Clearly Nilevar cannot be looked at as an oral alternative to Deca-Durabolin, as this compound is much more troublesome. The increased tendency for estrogen conversion (when possible) and lowered anabolic effectiveness that results when a steroid is 17-alpha alkylated make norethandrolone very inefficient for building muscle. In administering an effective amount of steroid in terms of muscle growth, the user has to deal with much more in terms of side effects compared to nandrolone. The accumulation with norethandrolone is also going to be bloated mass, and not the quality muscularity we associate with Deca. A notably more pronounced strength increase may result with this substance, not doubt partly due to the extra fluid retention. The androgenic component also makes this steroid a less than ideal choice for women, who would be better served by an injectable nandrolone such as Durabolin.
Those who find an interest to take Nilevar most commonly find a daily dosage of 30-40 mg (3-4 tablets) is needed to receive an anabolic effect. In order to keep blood levels more constant, the tablets are also taken in divided doses (spread evenly throughout the day). As mentioned, norethandrolone is a c-17 alpha alkylated steroid in order to make oral dosing possible. Although a methyl group is typically used for this purpose with anabolic/androgenic steroids, in this case the steroid carries an ethyl substitution (just as we see with Orabolin).
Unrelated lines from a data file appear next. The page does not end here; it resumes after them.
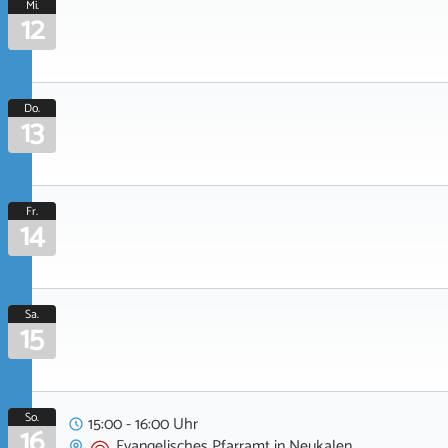
Mi.
12
Do.
13
Fr.
14
Sa.
15
So.
15:00 - 16:00 Uhr
16
Evangelisches Pfarramt
in
Neukalen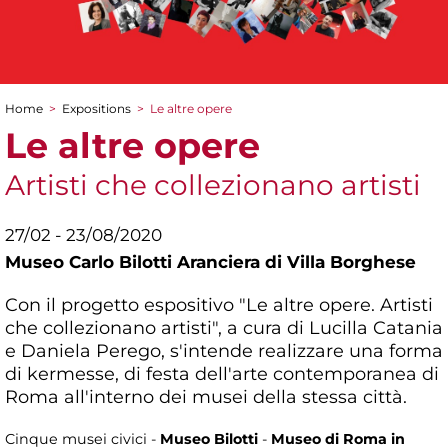
Home
>
Expositions
>
Le altre opere
You are here
Le altre opere
Artisti che collezionano artisti
27/02 - 23/08/2020
Museo Carlo Bilotti Aranciera di Villa Borghese
Con il progetto espositivo "Le altre opere. Artisti
che collezionano artisti", a cura di Lucilla Catania
e Daniela Perego, s'intende realizzare una forma
di kermesse, di festa dell'arte contemporanea di
Roma all'interno dei musei della stessa città.
Cinque musei civici -
Museo Bilotti
-
Museo di Roma in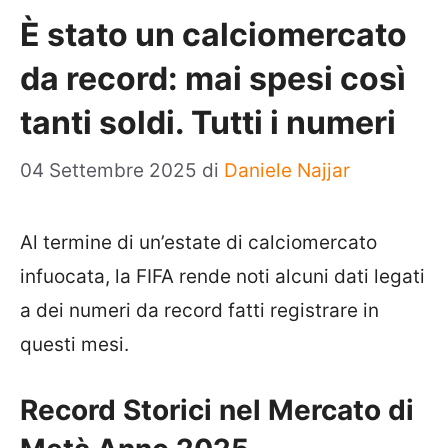
È stato un calciomercato
da record: mai spesi così
tanti soldi. Tutti i numeri
04 Settembre 2025
di
Daniele Najjar
Al termine di un’estate di calciomercato
infuocata, la FIFA rende noti alcuni dati legati
a dei numeri da record fatti registrare in
questi mesi.
Record Storici nel Mercato di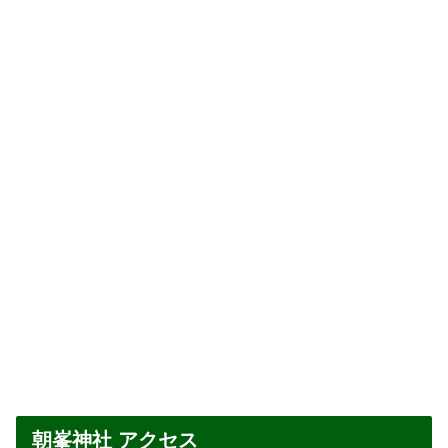
朝峯神社 アクセス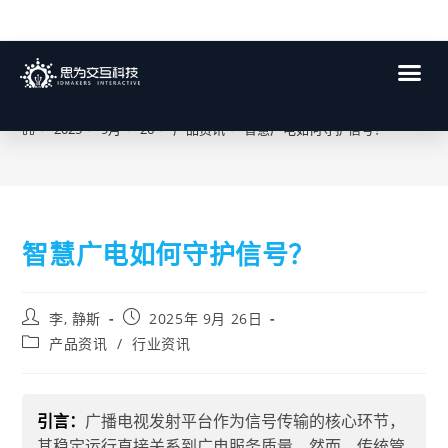
博客
>
2025
>
9月
>
26
>
产品资讯
>
智慧广电如何守护信号？
智慧广电如何守护信号？
李, 静斯
2025年 9月 26日
产品资讯
/
行业资讯
引言：
广播电视发射平台作为信号传输的核心环节，
其稳定运行直接关系到广电服务质量。然而，传统管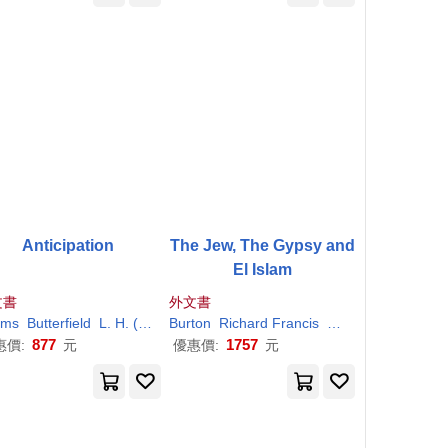
Anticipation
The Jew, The Gypsy and
El Islam
文書
外文書
dy
ams
R. S.
Butterfield
H
. (
Richard
L.
Herbert
H
. (Lyman Henry)
Stanley Hawks)
Moody
Burton
R. S.
Richard
Randolph Greenfield
H
. (
Francis
Richard
Stanley Hawks)
W.
H
. (William Hen
Richard
Tic
877
1757
惠價:
元
優惠價:
元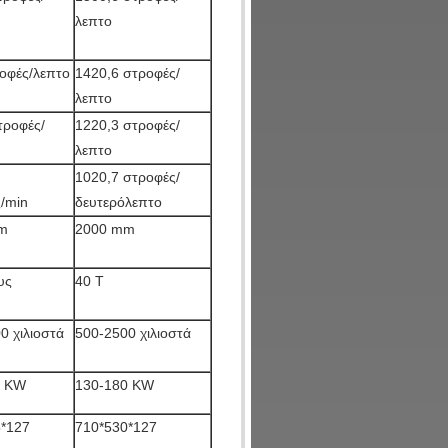
λεπτο
οφές/λεπτο
1420,6 στροφές/
λεπτο
τροφές/
1220,3 στροφές/
λεπτο
1020,7 στροφές/
/min
δευτερόλεπτο
m
2000 mm
υς
40 Τ
0 χιλιοστά
500-2500 χιλιοστά
0 KW
130-180 KW
5*127
710*530*127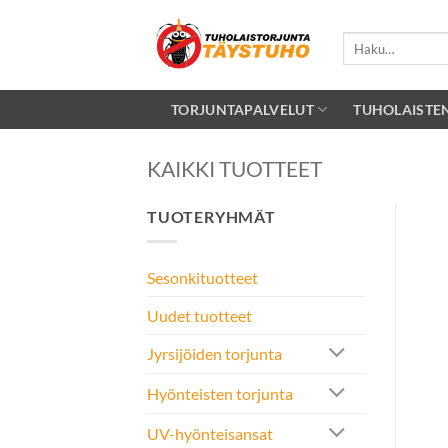
Skip
to
Etsi:
content
TORJUNTAPALVELUT
TUHOLAISTE
KAIKKI TUOTTEET
TUOTERYHMÄT
Sesonkituotteet
Uudet tuotteet
Jyrsijöiden torjunta
Hyönteisten torjunta
UV-hyönteisansat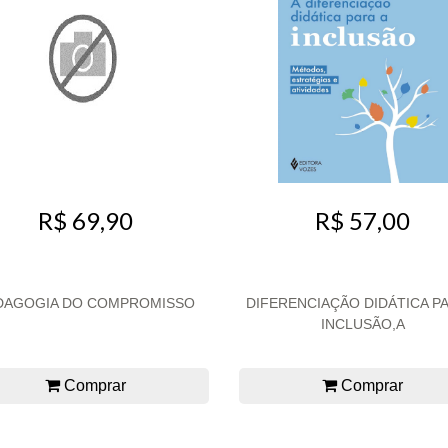
R$ 69,90
R$ 57,00
DAGOGIA DO COMPROMISSO
DIFERENCIAÇÃO DIDÁTICA PA
INCLUSÃO,A
Comprar
Comprar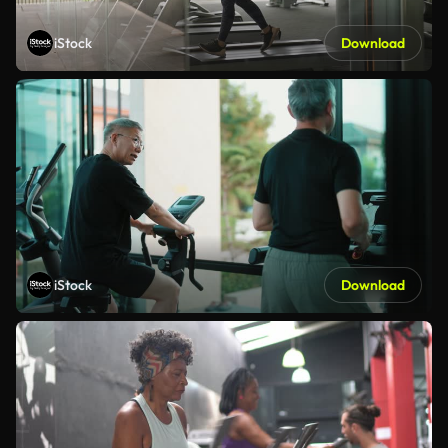
iStock
Download
iStock
Download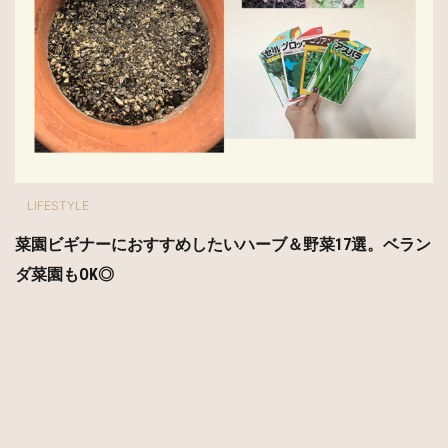
LIFESTYLE
菜園ビギナーにおすすめしたいハーブ＆野菜17選。ベラン
ダ菜園もOK◎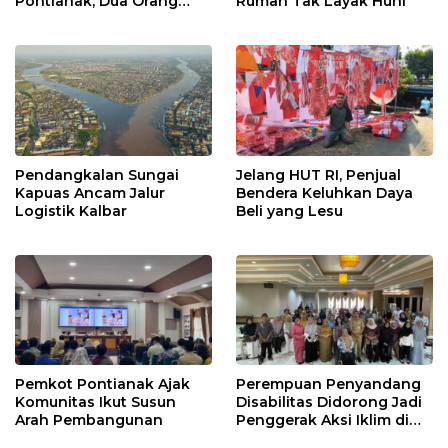
Pontianak, Dua Orang
Rumah Tak Layak Huni
Ditangkap
Pendangkalan Sungai
Jelang HUT RI, Penjual
Kapuas Ancam Jalur
Bendera Keluhkan Daya
Logistik Kalbar
Beli yang Lesu
Pemkot Pontianak Ajak
Perempuan Penyandang
Komunitas Ikut Susun
Disabilitas Didorong Jadi
Arah Pembangunan
Penggerak Aksi Iklim di
Kalbar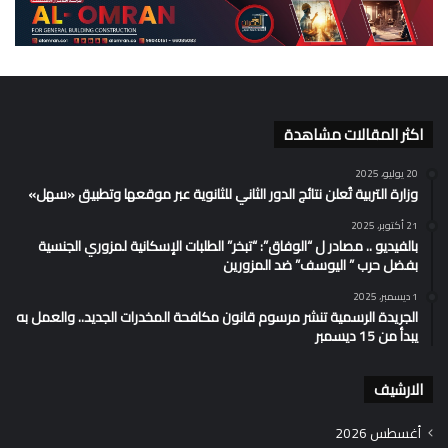
اكثر المقالات مشاهدة
20 يوليو، 2025
وزارة التربية تُعلن نتائج الدور الثاني للثانوية عبر موقعها وتطبيق «سهل»
21 أكتوبر، 2025
بالفيديو .. مصادر ل “الوفاق”: “تبخر” الطلبات الإسكانية لمزوري الجنسية
بفضل حرب ” اليوسف” ضد المزورين
1 ديسمبر، 2025
الجريدة الرسمية تنشر مرسوم قانون مكافحة المخدرات الجديد.. والعمل به
يبدأ من 15 ديسمبر
الارشيف
أغسطس 2026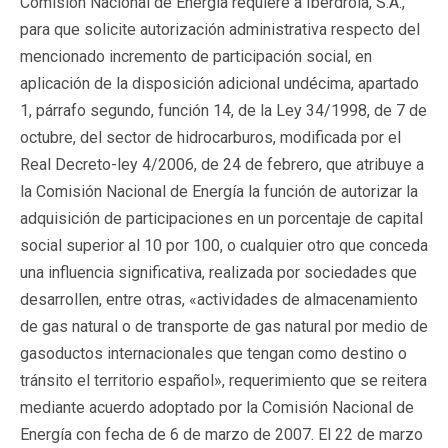
Comisión Nacional de Energía requiere a Iberdrola, S.A.,
para que solicite autorización administrativa respecto del
mencionado incremento de participación social, en
aplicación de la disposición adicional undécima, apartado
1, párrafo segundo, función 14, de la Ley 34/1998, de 7 de
octubre, del sector de hidrocarburos, modificada por el
Real Decreto-ley 4/2006, de 24 de febrero, que atribuye a
la Comisión Nacional de Energía la función de autorizar la
adquisición de participaciones en un porcentaje de capital
social superior al 10 por 100, o cualquier otro que conceda
una influencia significativa, realizada por sociedades que
desarrollen, entre otras, «actividades de almacenamiento
de gas natural o de transporte de gas natural por medio de
gasoductos internacionales que tengan como destino o
tránsito el territorio español», requerimiento que se reitera
mediante acuerdo adoptado por la Comisión Nacional de
Energía con fecha de 6 de marzo de 2007. El 22 de marzo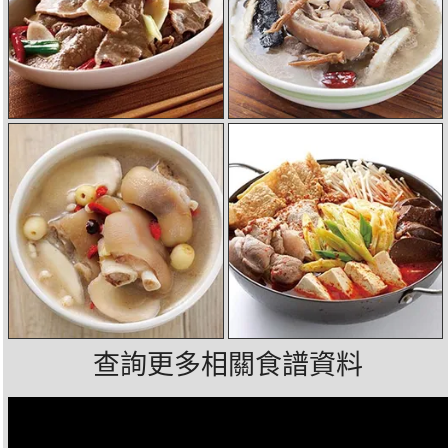
查詢更多相關食譜資料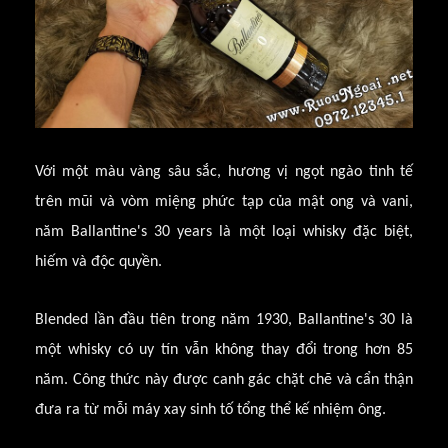
Với một màu vàng sâu sắc, hương vị ngọt ngào tinh tế
trên mũi và vòm miệng phức tạp của mật ong và vani,
năm Ballantine's 30 years là một loại whisky đặc biệt,
hiếm và độc quyền.
Blended lần đầu tiên trong năm 1930, Ballantine's 30 là
một whisky có uy tín vẫn không thay đổi trong hơn 85
năm. Công thức này được canh gác chặt chẽ và cẩn thận
đưa ra từ mỗi máy xay sinh tố tổng thể kế nhiệm ông.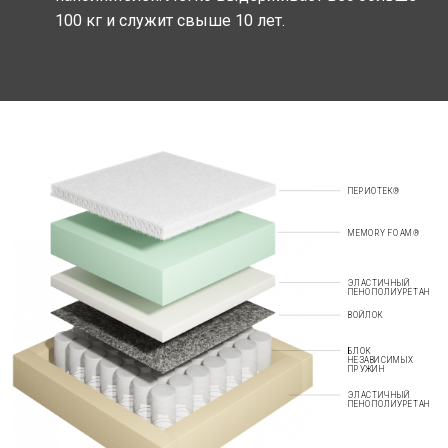
100 кг и служит свыше 10 лет.
ПЕРИОТЕК®
MEMORY FOAM®
ЭЛАСТИЧНЫЙ
ПЕНОПОЛИУРЕТАН
ВОЙЛОК
БЛОК
НЕЗАВИСИМЫХ
ПРУЖИН
ЭЛАСТИЧНЫЙ
ПЕНОПОЛИУРЕТАН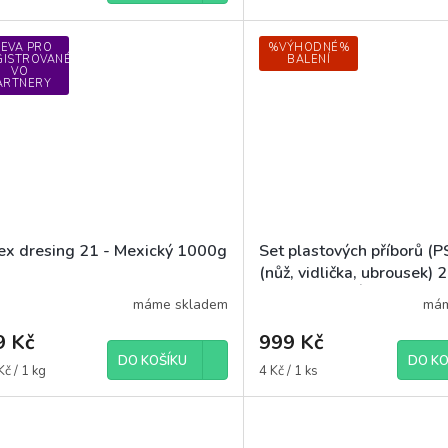
LEVA PRO
%VÝHODNÉ%
GISTROVANÉ
BALENÍ
VO
ARTNERY
ex dresing 21 - Mexický 1000g
Set plastových příborů (PS
(nůž, vidlička, ubrousek) 
(CELÉ BALENÍ)
máme skladem
mám
9 Kč
999 Kč
DO KOŠÍKU
DO KO
á
Měrná
č / 1 kg
4 Kč / 1 ks
cena: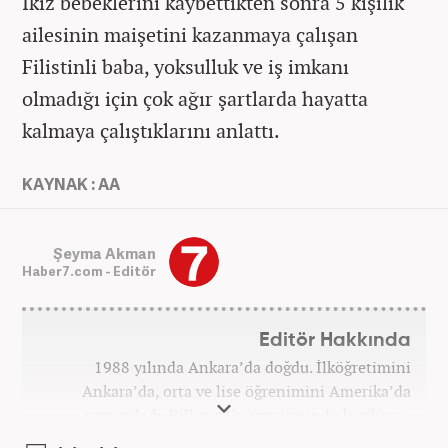
İkiz bebeklerini kaybettikten sonra 5 kişilik
ailesinin maişetini kazanmaya çalışan
Filistinli baba, yoksulluk ve iş imkanı
olmadığı için çok ağır şartlarda hayatta
kalmaya çalıştıklarını anlattı.
KAYNAK : AA
Şeyma Akman
Haber7.com - Editör
Editör Hakkında
1988 yılında Ankara’da doğdu. İlköğretimini
Ankara’da, orta ve lise öğrenimini Amerika’da
tamamladı. Bilkent Üniversitesinde İngilizce-
Fransızca mütercim tercümanlık okudu. Gazetecilik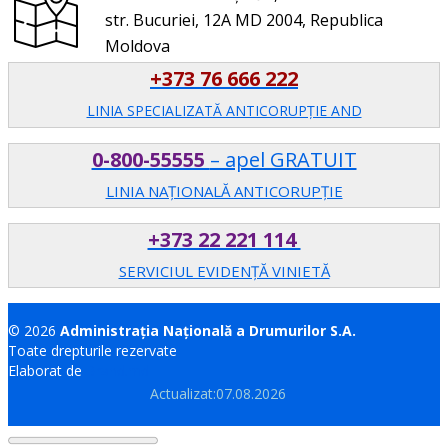
str. Bucuriei, 12A MD 2004, Republica
Moldova
+373 76 666 222
LINIA SPECIALIZATĂ ANTICORUPŢIE AND
0-800-55555
– apel GRATUIT
LINIA NAȚIONALĂ ANTICORUPȚIE
+373 22 221 114
SERVICIUL EVIDENȚĂ VINIETĂ
© 2026
Administrația Națională a Drumurilor S.A.
Toate drepturile rezervate
Elaborat de
Brand.md
Actualizat:07.08.2026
This is just as stressful to the liver of course, so the length of each cycle best kept to a minimum to avoid any serious damage. A logical duration would probably be no longer than 6 to 8 weeks, after which a longer break (from all related oral compounds) should be taken.
Although this steroid is sometimes circulated in Europe, it is not commonly found in the U.S. The demand for it is quite low, so large volume steroid dealers are not very interested in importing it. The only exception as of late seems to be the Jurox item Anaplex from Australia. This has been readily exported from Australia to Mexico, and thereafter has been reaching the States. As a result many athletes have been experimenting with this steroid recently, but admittedly it still does remain relatively unpopular on the black market. Although Anaplex is quite inexpensive compared to the older French Nilevar, one should not be tempted to use excessive dosages for a stronger anabolic effect. The level of estrogenic side effects and strain placed on the liver are certainly to be compounded as the dosages go up, making such a practice less than worthwhile in terms of gain vs. side effects. Dianabol is clearly a better alternative as far as orals go, and as already mentioned Deca-Durabolin is a much more tolerable option in terms of a nandrolone.